Until recently, you probably did not know (or care) what an “emolument” is. Many people, including many lawyers, had never heard that archaic term before. Those were the good old days. Now, thanks to President Donald J. Trump, the word “emolument” is all the rage. Need proof? Last week, it topped the charts on Merriam-Webster.com.
As far as words go, that is a big deal.
This newfound popular interest reflects an emerging consensus that Trump is violating the Constitution’s foreign emoluments clause. That clause bars any “Person holding any Office of Profit or Trust under [the United States]” from accepting “any present, Emolument, Office, or Title, of any kind whatever, from any King, Prince, or foreign State” (absent congressional consent).

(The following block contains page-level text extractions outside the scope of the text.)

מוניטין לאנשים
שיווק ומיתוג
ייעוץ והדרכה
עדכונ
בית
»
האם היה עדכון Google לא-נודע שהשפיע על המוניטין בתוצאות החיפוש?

As Trump’s lawyers have acknowledged (and rightly so), the president holds an “Office of Profit or Trust” and is subject to this restriction.

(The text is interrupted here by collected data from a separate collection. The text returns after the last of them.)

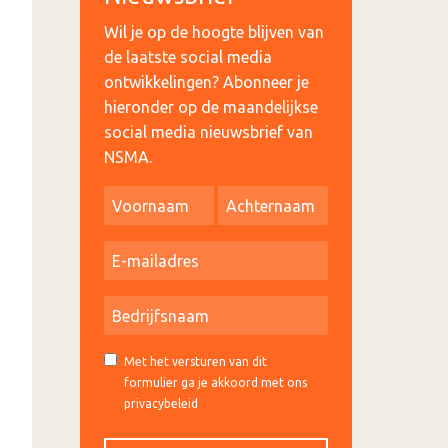
Wil je op de hoogte blijven van
de laatste social media
ontwikkelingen? Abonneer je
hieronder op de maandelijkse
social media nieuwsbrief van
NSMA.
Met het versturen van dit
formulier ga je akkoord met ons
privacybeleid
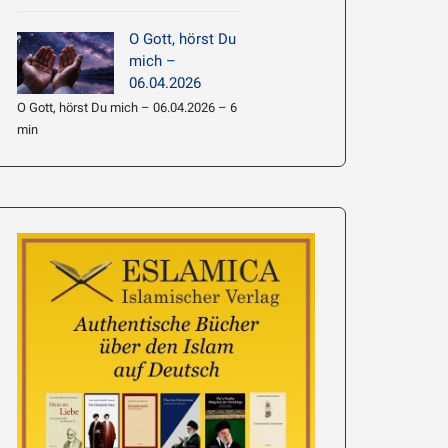
O Gott, hörst Du
mich –
06.04.2026
O Gott, hörst Du mich – 06.04.2026 – 6
min
e’i: Hadith
063 –
Imam Chamene’i: Hadith
führen
Erläuterung 062 – Am
Wahrheit ist Lic
meisten Wissen beziehen
19.01.2026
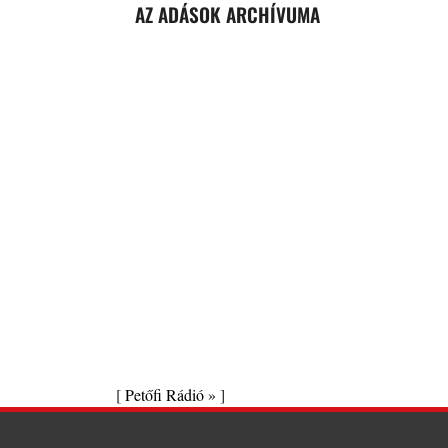
AZ ADÁSOK ARCHÍVUMA
[
Petőfi Rádió »
]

The nature of Trump’s violation is straightforward: Because of his ownership stake in the Trump Organization, Trump’s private financial interests are intertwined with a business empire subject to many possible burdens and benefits abroad. None of Trump’s “solutions” fixes this problem. As a result, in his dealings with foreign powers, Trump may be guided not only by the interests of the United States, but also by those of the business that bears his name—unless he totally stops caring about his money (we are not holding our breath). It is the purpose of the foreign emoluments clause to eliminate precisely this kind of blurred loyalty.